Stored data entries
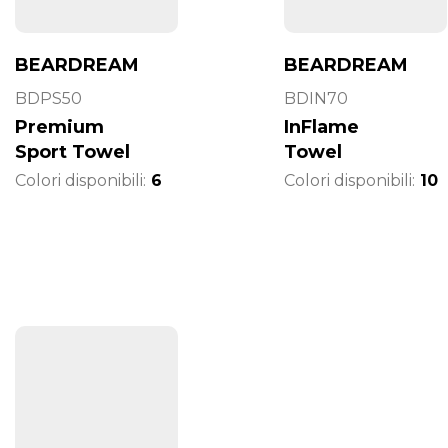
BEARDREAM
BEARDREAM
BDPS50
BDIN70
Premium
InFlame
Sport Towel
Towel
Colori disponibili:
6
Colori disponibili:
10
---
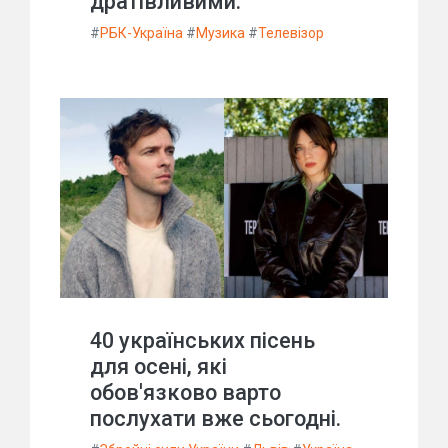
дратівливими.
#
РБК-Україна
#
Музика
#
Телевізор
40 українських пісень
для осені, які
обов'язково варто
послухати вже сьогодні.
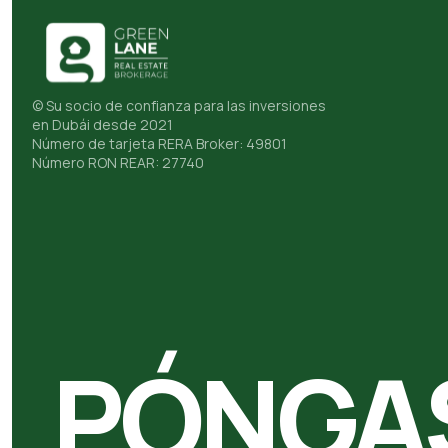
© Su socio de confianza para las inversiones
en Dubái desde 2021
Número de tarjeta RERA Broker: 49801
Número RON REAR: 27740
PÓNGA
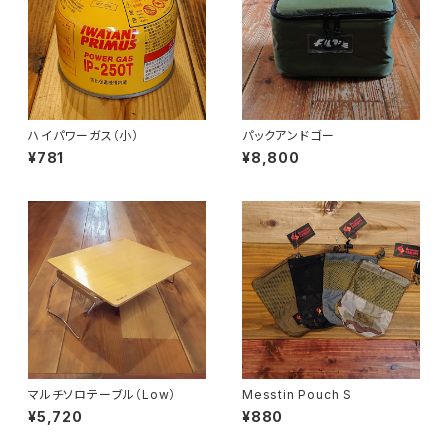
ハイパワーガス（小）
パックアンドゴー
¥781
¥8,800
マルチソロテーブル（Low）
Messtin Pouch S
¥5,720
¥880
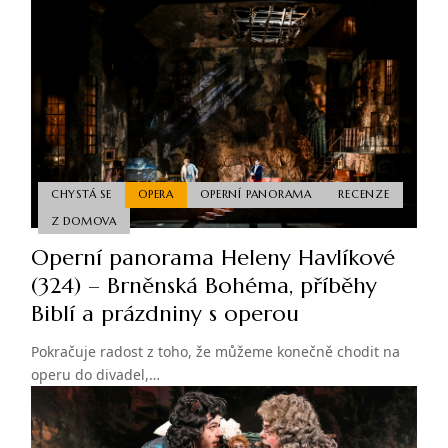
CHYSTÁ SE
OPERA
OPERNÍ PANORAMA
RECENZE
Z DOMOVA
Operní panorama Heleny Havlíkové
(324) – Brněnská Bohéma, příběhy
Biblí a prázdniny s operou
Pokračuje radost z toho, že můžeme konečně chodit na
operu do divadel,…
...
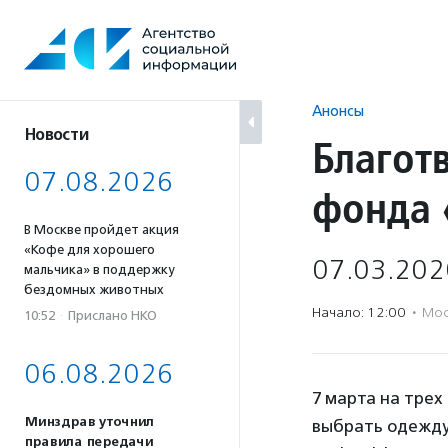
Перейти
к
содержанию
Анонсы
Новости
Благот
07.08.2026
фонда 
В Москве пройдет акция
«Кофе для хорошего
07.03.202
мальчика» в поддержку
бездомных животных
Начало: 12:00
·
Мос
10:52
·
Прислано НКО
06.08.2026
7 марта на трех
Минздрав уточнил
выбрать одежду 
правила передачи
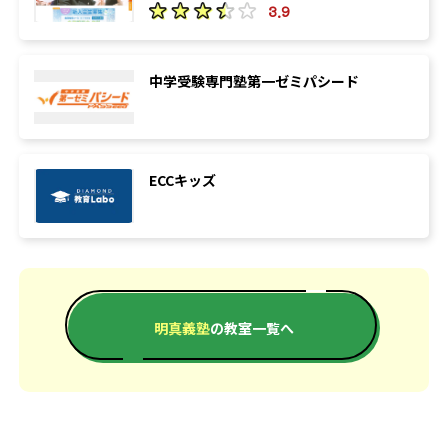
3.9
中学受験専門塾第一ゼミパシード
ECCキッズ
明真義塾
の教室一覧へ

Assigned task
If a line of the records includes the string "Número", copy it out.

Response area
Número de tarjeta RERA Broker: 49801
Número RON REAR: 27740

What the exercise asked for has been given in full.